● **Data records**:
***

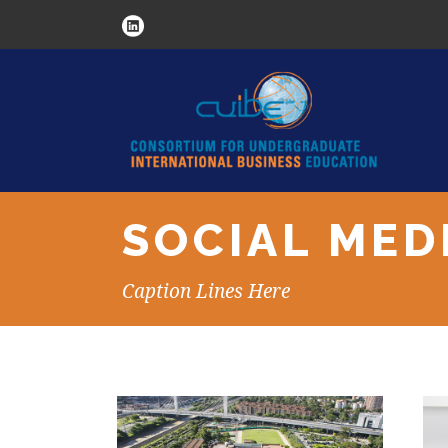
SOCIAL MED
Caption Lines Here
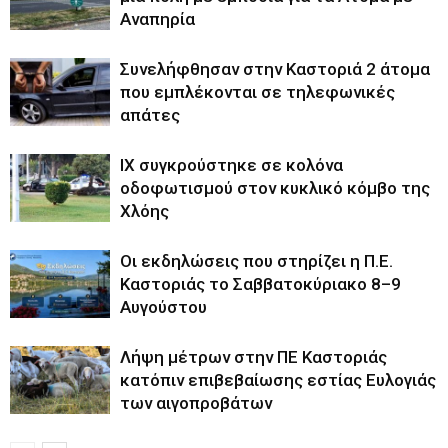
Αναπηρία
Συνελήφθησαν στην Καστοριά 2 άτομα
που εμπλέκονται σε τηλεφωνικές
απάτες
ΙΧ συγκρούστηκε σε κολόνα
οδοφωτισμού στον κυκλικό κόμβο της
Χλόης
Οι εκδηλώσεις που στηρίζει η Π.Ε.
Καστοριάς το Σαββατοκύριακο 8–9
Αυγούστου
Λήψη μέτρων στην ΠΕ Καστοριάς
κατόπιν επιβεβαίωσης εστίας Ευλογιάς
των αιγοπροβάτων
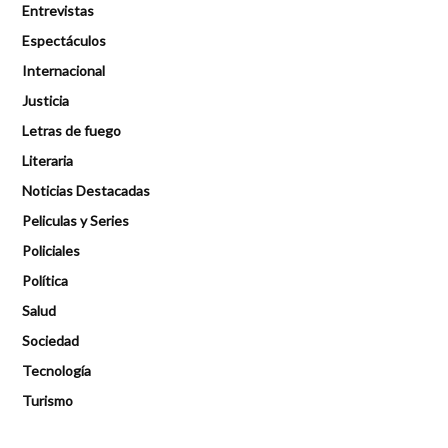
Entrevistas
Espectáculos
Internacional
Justicia
Letras de fuego
Literaria
Noticias Destacadas
Peliculas y Series
Policiales
Política
Salud
Sociedad
Tecnología
Turismo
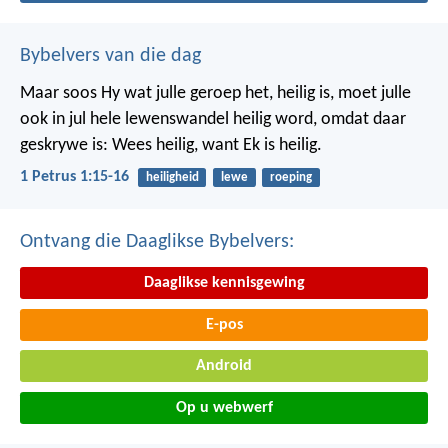
Bybelvers van die dag
Maar soos Hy wat julle geroep het, heilig is, moet julle
ook in jul hele lewenswandel heilig word, omdat daar
geskrywe is: Wees heilig, want Ek is heilig.
1 Petrus 1:15-16
heiligheid
lewe
roeping
Ontvang die Daaglikse Bybelvers:
Daaglikse kennisgewing
E-pos
Android
Op u webwerf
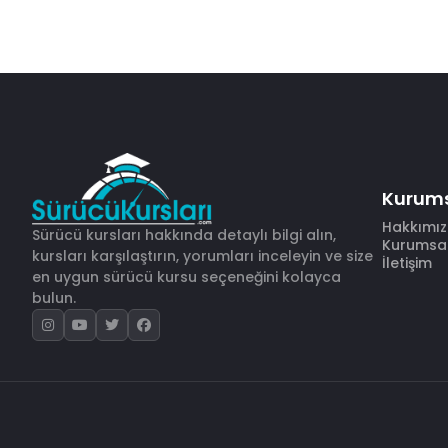
Kurum
Hakkımı
Sürücü kursları hakkında detaylı bilgi alın,
Kurumsal 
kursları karşılaştırın, yorumları inceleyin ve size
İletişim
en uygun sürücü kursu seçeneğini kolayca
bulun.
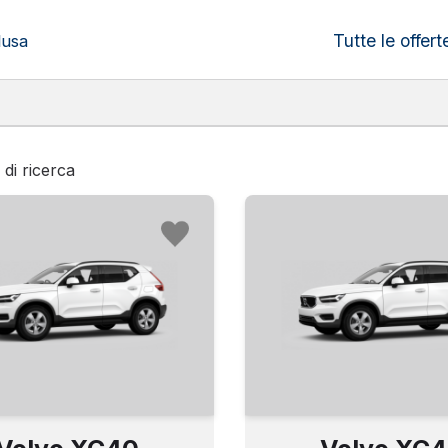
Tutte le offert
lusa
i di ricerca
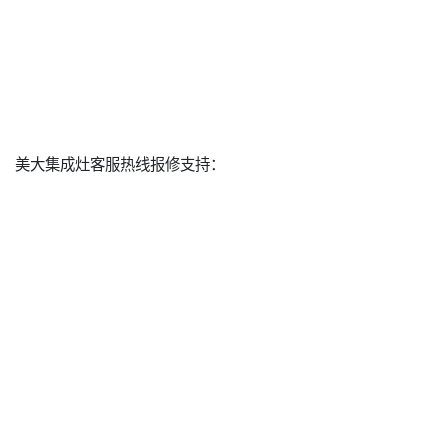
美大集成灶客服热线报修支持：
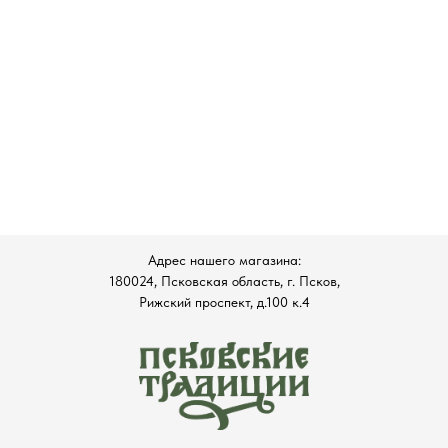
Адрес нашего магазина:
180024, Псковская область, г. Псков,
Рижский проспект, д.100 к.4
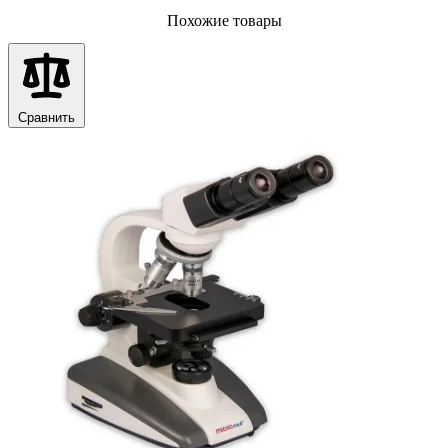
Похожие товары
Сравнить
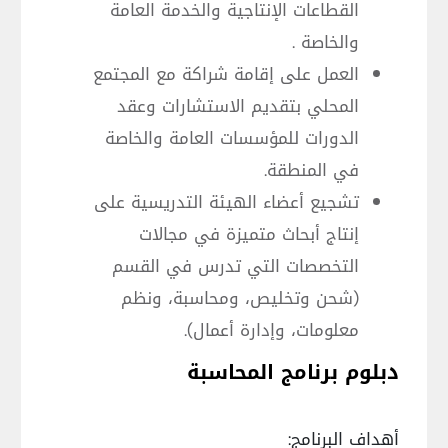
القطاعات الإنتاجية والخدمة العامة
والخاصة .
العمل على إقامة شراكة مع المجتمع
المحلي بتقديم الاستشارات وعقد
الدورات للمؤسسات العامة والخاصة
في المنطقة.
تشجيع أعضاء الهيئة التدريسية على
إنتاج أبحاث متميزة في مجالات
التخصصات التي تدرس في القسم
(شحن وتخليص، ومحاسبة، ونظم
معلومات، وإدارة أعمال).
دبلوم برنامج المحاسبة
أهداف البرنامج:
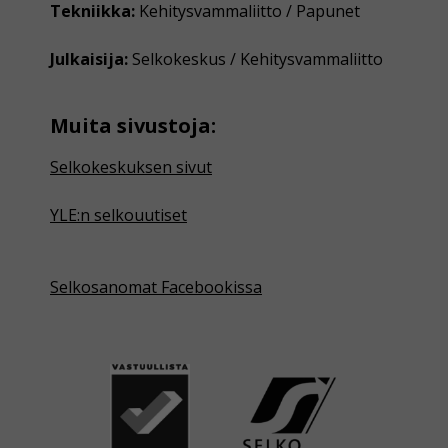
Tekniikka:
Kehitysvammaliitto / Papunet
Julkaisija:
Selkokeskus / Kehitysvammaliitto
Muita sivustoja:
Selkokeskuksen sivut
YLE:n selkouutiset
Selkosanomat Facebookissa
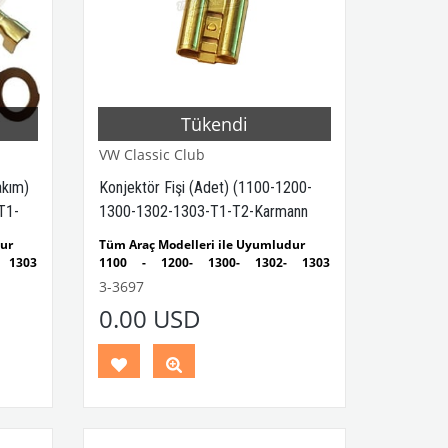
Tükendi
VW Classic Club
akım)
Konjektör Fişi (Adet) (1100-1200-
T1-
1300-1302-1303-T1-T2-Karmann
Ghia-Variant)
dur
Tüm Araç Modelleri ile Uyumludur
 1303
1100 - 1200- 1300- 1302- 1303
ludur
Kaplumbağa Modelleri ile Uyumludur
3-3697
ndaki
1955 - 1979 Yılları Arasındaki
0.00 USD
ludur
Kaplumbağa Modelleri ile Uyumludur
1 ve T2
1950 - 1979 Yılları Arasındaki T1 ve T2
r
Minibüs Modelleri ile Uyumludur
n Ghia
Variant (Type 3) ve Karmann Ghia
Modelleri ile Uyumludur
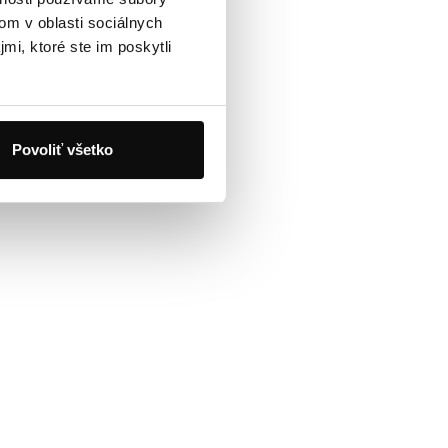
om v oblasti sociálnych
mi, ktoré ste im poskytli
Povoliť všetko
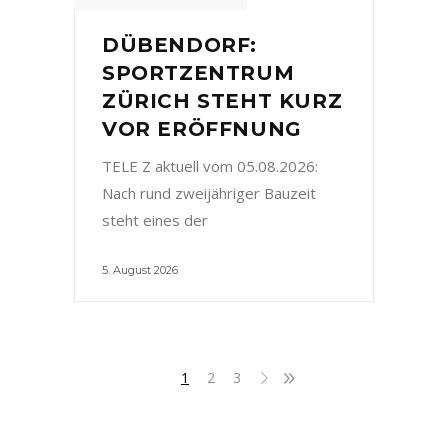
DÜBENDORF:
SPORTZENTRUM
ZÜRICH STEHT KURZ
VOR ERÖFFNUNG
TELE Z aktuell vom 05.08.2026:
Nach rund zweijähriger Bauzeit
steht eines der
5. August 2026
1
2
3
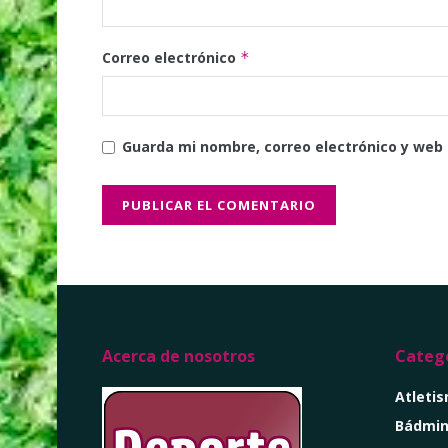
Correo electrónico
*
Guarda mi nombre, correo electrónico y web
Acerca de nosotros
Catego
Atleti
Bádmin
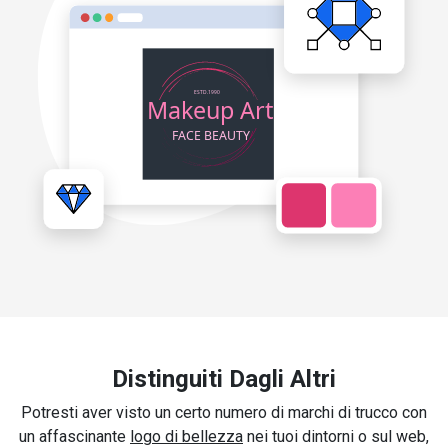
Distinguiti Dagli Altri
Potresti aver visto un certo numero di marchi di trucco con
un affascinante
logo di bellezza
nei tuoi dintorni o sul web,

***

● **Work order**: Every entry above is to be transcribed exactly, with all pictures left out.

● **Solution for this exercise**:
SOCIAL MED
Caption Lines Here
Αναπηρία
Συνελήφθησαν στην Καστοριά 2 άτομα
που εμπλέκονται σε τηλεφωνικές
απάτες
ΙΧ συγκρούστηκε σε κολόνα
οδοφωτισμού στον κυκλικό κόμβο της
Χλόης
Οι εκδηλώσεις που στηρίζει η Π.Ε.
Καστοριάς το Σαββατοκύριακο 8–9
Αυγούστου
Λήψη μέτρων στην ΠΕ Καστοριάς
κατόπιν επιβεβαίωσης εστίας Ευλογιάς
των αιγοπροβάτων
Entrevistas
Espectáculos
Internacional
Justicia
Letras de fuego
Literaria
Noticias Destacadas
Peliculas y Series
Policiales
Política
Salud
Sociedad
Tecnología
Turismo
Bybelvers van die dag
Maar soos Hy wat julle geroep het, heilig is, moet julle
ook in jul hele lewenswandel heilig word, omdat daar
geskrywe is: Wees heilig, want Ek is heilig.
1 Petrus 1:15-16
heiligheid
lewe
roeping
Ontvang die Daaglikse Bybelvers:
Daaglikse kennisgewing
E-pos
Android
Op u webwerf
Kurum
Hakkımı
Sürücü kursları hakkında detaylı bilgi alın,
Kurumsal 
kursları karşılaştırın, yorumları inceleyin ve size
İletişim
en uygun sürücü kursu seçeneğini kolayca
bulun.
Tutte le offert
lusa
i di ricerca
美大集成灶客服热线报修支持：
Адрес нашего магазина:
180024, Псковская область, г. Псков,
Рижский проспект, д.100 к.4
Похожие товары
Сравнить
القطاعات الإنتاجية والخدمة العامة
والخاصة .
العمل على إقامة شراكة مع المجتمع
المحلي بتقديم الاستشارات وعقد
الدورات للمؤسسات العامة والخاصة
في المنطقة.
تشجيع أعضاء الهيئة التدريسية على
إنتاج أبحاث متميزة في مجالات
التخصصات التي تدرس في القسم
(شحن وتخليص، ومحاسبة، ونظم
معلومات، وإدارة أعمال).
دبلوم برنامج المحاسبة
أهداف البرنامج:
Tekniikka:
Kehitysvammaliitto / Papunet
Julkaisija:
Selkokeskus / Kehitysvammaliitto
Muita sivustoja:
Selkokeskuksen sivut
YLE:n selkouutiset
Selkosanomat Facebookissa
Tükendi
VW Classic Club
akım)
Konjektör Fişi (Adet) (1100-1200-
T1-
1300-1302-1303-T1-T2-Karmann
Ghia-Variant)
dur
Tüm Araç Modelleri ile Uyumludur
 1303
1100 - 1200- 1300- 1302- 1303
ludur
Kaplumbağa Modelleri ile Uyumludur
3-3697
ndaki
1955 - 1979 Yılları Arasındaki
0.00 USD
ludur
Kaplumbağa Modelleri ile Uyumludur
1 ve T2
1950 - 1979 Yılları Arasındaki T1 ve T2
r
Minibüs Modelleri ile Uyumludur
n Ghia
Variant (Type 3) ve Karmann Ghia
Modelleri ile Uyumludur
om v oblasti sociálnych
mi, ktoré ste im poskytli
Povoliť všetko
DÜBENDORF:
SPORTZENTRUM
ZÜRICH STEHT KURZ
VOR ERÖFFNUNG
TELE Z aktuell vom 05.08.2026:
Nach rund zweijähriger Bauzeit
steht eines der
5. August 2026
1
2
3
Correo electrónico
*
Guarda mi nombre, correo electrónico y web
Acerca de nosotros
Catego
Atleti
Bádmin
Distinguiti Dagli Altri
Potresti aver visto un certo numero di marchi di trucco con
un affascinante
logo di bellezza
nei tuoi dintorni o sul web,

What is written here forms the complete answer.